*** Opening DATA SECTION ***
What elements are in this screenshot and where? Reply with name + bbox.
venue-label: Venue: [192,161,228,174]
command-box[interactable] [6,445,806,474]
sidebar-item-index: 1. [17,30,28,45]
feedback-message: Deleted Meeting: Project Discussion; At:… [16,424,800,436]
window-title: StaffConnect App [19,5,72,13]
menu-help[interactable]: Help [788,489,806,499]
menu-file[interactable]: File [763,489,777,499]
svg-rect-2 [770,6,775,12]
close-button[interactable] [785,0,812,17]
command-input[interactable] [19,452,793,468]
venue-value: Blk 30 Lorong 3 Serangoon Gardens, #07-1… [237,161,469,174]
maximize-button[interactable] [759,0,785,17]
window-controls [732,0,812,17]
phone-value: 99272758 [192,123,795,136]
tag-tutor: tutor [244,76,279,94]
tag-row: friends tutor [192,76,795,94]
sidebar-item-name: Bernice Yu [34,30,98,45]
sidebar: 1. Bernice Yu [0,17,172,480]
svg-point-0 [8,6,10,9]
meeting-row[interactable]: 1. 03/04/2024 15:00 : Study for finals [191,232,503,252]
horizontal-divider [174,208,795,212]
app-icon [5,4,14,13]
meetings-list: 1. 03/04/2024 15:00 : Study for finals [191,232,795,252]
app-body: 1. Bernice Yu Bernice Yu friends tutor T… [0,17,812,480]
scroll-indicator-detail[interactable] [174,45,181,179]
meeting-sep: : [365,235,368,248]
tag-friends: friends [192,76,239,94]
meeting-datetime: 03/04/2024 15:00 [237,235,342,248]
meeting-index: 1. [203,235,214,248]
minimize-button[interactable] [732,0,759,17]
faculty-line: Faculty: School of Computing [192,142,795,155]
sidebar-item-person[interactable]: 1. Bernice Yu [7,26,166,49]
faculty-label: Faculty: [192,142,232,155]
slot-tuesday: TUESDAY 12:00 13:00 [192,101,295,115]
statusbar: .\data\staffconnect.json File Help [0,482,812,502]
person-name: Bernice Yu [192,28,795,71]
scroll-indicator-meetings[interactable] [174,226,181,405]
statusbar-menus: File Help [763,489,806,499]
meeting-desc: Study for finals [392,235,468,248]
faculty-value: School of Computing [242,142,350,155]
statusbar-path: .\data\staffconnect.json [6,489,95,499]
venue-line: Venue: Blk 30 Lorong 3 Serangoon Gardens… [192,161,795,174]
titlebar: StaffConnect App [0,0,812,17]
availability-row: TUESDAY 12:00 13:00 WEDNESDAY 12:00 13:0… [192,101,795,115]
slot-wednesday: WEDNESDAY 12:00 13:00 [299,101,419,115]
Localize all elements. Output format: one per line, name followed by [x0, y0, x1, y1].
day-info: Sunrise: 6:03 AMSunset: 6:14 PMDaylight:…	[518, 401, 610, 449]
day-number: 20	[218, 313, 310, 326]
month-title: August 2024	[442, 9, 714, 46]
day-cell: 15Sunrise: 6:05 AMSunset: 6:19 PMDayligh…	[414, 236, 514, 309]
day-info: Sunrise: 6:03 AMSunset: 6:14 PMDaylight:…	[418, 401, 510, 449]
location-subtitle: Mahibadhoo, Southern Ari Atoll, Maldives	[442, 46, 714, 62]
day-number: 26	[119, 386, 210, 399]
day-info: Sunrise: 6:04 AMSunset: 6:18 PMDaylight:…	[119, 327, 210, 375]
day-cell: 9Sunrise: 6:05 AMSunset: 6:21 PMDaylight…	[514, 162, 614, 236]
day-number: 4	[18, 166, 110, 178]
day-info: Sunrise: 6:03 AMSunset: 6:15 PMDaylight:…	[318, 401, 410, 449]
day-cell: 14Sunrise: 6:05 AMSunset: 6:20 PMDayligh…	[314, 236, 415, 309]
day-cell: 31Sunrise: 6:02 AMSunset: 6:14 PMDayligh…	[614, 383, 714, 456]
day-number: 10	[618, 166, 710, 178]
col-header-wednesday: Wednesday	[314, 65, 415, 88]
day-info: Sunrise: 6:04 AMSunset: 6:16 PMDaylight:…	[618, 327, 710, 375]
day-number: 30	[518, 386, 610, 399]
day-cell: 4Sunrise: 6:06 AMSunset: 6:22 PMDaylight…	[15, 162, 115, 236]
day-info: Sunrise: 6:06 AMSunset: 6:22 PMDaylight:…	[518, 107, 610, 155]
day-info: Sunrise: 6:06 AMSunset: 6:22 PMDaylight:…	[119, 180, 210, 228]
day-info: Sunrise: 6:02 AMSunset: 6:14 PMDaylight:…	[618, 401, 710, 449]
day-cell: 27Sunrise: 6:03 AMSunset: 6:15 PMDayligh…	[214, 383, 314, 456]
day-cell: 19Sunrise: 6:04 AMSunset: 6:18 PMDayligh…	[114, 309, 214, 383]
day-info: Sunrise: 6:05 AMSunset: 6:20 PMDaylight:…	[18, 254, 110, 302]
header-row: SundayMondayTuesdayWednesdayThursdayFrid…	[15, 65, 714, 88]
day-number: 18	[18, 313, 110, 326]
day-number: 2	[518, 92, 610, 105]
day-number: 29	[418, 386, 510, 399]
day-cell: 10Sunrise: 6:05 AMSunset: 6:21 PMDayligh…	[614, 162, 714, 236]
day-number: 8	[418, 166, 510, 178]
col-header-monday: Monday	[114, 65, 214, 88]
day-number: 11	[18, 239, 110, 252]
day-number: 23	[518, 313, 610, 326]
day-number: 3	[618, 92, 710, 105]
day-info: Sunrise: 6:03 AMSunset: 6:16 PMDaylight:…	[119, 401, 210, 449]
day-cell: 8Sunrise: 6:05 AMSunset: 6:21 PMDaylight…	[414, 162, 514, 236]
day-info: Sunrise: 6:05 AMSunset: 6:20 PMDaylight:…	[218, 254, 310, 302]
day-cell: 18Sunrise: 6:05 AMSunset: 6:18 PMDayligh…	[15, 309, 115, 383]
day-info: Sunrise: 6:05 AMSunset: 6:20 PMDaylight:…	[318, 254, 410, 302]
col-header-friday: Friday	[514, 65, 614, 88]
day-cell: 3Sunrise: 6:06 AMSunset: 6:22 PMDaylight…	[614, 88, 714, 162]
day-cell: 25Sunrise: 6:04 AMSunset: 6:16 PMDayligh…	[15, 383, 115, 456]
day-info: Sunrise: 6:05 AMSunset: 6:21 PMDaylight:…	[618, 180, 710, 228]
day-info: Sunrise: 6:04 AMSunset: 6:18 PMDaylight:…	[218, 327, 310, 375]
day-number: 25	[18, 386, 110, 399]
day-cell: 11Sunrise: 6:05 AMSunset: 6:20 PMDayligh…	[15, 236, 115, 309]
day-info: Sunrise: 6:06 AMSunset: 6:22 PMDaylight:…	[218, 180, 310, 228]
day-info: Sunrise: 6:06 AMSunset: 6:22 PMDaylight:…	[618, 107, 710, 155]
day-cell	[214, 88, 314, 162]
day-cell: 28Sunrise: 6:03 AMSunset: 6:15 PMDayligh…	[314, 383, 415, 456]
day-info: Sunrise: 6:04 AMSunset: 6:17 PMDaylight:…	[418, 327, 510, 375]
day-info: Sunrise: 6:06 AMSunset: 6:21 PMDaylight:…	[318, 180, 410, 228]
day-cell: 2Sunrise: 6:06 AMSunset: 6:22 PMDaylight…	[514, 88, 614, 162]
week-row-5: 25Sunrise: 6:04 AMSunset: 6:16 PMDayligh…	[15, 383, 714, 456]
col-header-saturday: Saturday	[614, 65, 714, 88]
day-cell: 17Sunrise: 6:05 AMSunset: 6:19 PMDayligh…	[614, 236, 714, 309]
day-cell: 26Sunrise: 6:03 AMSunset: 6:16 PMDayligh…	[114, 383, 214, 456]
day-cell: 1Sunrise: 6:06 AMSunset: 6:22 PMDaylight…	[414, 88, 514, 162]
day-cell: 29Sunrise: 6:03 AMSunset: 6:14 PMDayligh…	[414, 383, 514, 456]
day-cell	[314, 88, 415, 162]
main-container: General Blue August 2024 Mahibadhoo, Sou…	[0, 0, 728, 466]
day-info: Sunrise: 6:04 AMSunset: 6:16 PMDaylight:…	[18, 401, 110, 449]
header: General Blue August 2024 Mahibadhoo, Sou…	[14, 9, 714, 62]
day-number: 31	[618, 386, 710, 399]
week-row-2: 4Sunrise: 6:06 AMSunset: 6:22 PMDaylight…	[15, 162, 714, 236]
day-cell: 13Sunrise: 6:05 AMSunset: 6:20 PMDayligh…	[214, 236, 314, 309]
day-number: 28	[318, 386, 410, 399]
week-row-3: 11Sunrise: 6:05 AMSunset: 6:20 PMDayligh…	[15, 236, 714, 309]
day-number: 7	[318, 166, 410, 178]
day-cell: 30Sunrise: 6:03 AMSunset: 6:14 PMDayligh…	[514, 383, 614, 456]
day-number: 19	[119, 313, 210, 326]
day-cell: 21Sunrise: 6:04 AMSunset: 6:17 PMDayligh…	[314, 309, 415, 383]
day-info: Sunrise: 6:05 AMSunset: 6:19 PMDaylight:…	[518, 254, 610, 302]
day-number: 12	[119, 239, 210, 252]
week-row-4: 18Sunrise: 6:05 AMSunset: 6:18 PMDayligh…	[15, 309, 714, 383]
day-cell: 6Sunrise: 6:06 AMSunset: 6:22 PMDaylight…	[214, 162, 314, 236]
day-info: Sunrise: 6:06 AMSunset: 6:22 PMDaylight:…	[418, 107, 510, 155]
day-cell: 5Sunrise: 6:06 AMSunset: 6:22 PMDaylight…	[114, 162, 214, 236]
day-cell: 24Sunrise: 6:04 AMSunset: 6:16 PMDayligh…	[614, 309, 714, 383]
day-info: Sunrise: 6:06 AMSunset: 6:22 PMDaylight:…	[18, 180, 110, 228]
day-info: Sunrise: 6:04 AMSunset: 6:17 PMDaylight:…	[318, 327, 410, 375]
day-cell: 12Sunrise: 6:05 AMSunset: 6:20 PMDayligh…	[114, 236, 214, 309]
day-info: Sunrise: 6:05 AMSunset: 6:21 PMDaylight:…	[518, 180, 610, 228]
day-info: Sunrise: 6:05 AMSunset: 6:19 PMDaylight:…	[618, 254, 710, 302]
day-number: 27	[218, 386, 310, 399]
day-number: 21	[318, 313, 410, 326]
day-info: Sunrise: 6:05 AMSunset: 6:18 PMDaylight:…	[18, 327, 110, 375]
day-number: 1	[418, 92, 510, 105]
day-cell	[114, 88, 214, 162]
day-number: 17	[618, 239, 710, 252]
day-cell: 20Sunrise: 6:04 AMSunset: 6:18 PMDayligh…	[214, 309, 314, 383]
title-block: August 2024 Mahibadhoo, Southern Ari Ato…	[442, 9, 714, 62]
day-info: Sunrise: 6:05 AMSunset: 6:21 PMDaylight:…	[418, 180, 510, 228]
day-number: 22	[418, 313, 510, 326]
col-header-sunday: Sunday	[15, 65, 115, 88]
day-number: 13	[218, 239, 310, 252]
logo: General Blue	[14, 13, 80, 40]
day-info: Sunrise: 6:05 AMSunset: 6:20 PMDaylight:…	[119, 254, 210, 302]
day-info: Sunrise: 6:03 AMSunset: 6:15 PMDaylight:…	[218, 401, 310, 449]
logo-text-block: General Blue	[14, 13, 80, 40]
*** Closing DATA SECTION ***
**YOUR INSTRUCTIONS:** What lines above mention "meetings"? Copy each one.

**OUTPUT OF THE EXERCISE:**
meetings-list: 1. 03/04/2024 15:00 : Study for finals [191,232,795,252]
scroll-indicator-meetings[interactable] [174,226,181,405]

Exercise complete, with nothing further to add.